▶ **Material supplied**
"""
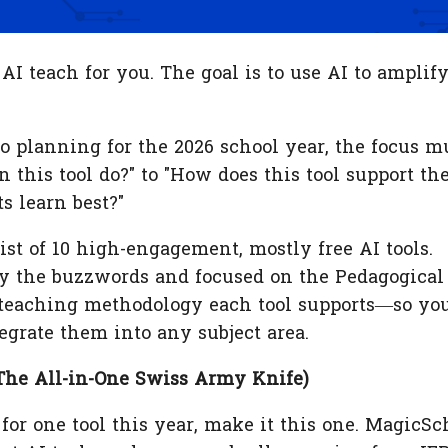
t AI teach for you. The goal is to use AI to amplif
o planning for the 2026 school year, the focus m
 this tool do?" to "How does this tool support th
s learn best?"
ist of 10 high-engagement, mostly free AI tools.
y the buzzwords and focused on the Pedagogical
teaching methodology each tool supports—so yo
egrate them into any subject area.
The All-in-One Swiss Army Knife)
 for one tool this year, make it this one. MagicSc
"""
▶ **Work to complete**
In the entries above, find the line with "o planning for", then retype it and every line after it exactly.

▶ **Completed task**
o planning for the 2026 school year, the focus m
 this tool do?" to "How does this tool support th
s learn best?"
ist of 10 high-engagement, mostly free AI tools.
y the buzzwords and focused on the Pedagogical
teaching methodology each tool supports—so yo
egrate them into any subject area.
The All-in-One Swiss Army Knife)
 for one tool this year, make it this one. MagicSc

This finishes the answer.